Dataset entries
BEGIN

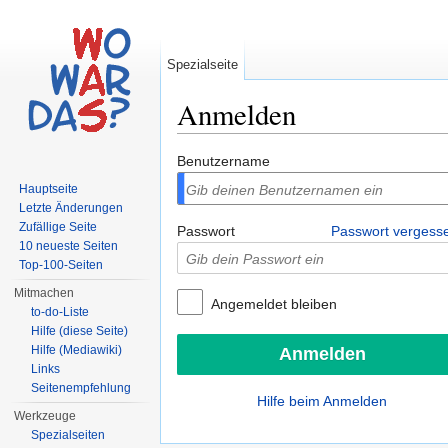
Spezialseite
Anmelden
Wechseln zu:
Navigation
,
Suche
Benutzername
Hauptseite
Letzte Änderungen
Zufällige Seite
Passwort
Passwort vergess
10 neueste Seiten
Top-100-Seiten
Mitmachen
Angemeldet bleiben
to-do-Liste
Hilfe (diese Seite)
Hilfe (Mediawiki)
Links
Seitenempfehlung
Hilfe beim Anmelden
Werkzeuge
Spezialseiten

END

The finished copy should match the data above word for word and contain no pictures.

● **RESPONSE TO THE EXERCISE**:
Spezialseite
Anmelden
Wechseln zu:
Navigation
,
Suche
Benutzername
Hauptseite
Letzte Änderungen
Zufällige Seite
Passwort
Passwort vergess
10 neueste Seiten
Top-100-Seiten
Mitmachen
Angemeldet bleiben
to-do-Liste
Hilfe (diese Seite)
Hilfe (Mediawiki)
Links
Seitenempfehlung
Hilfe beim Anmelden
Werkzeuge
Spezialseiten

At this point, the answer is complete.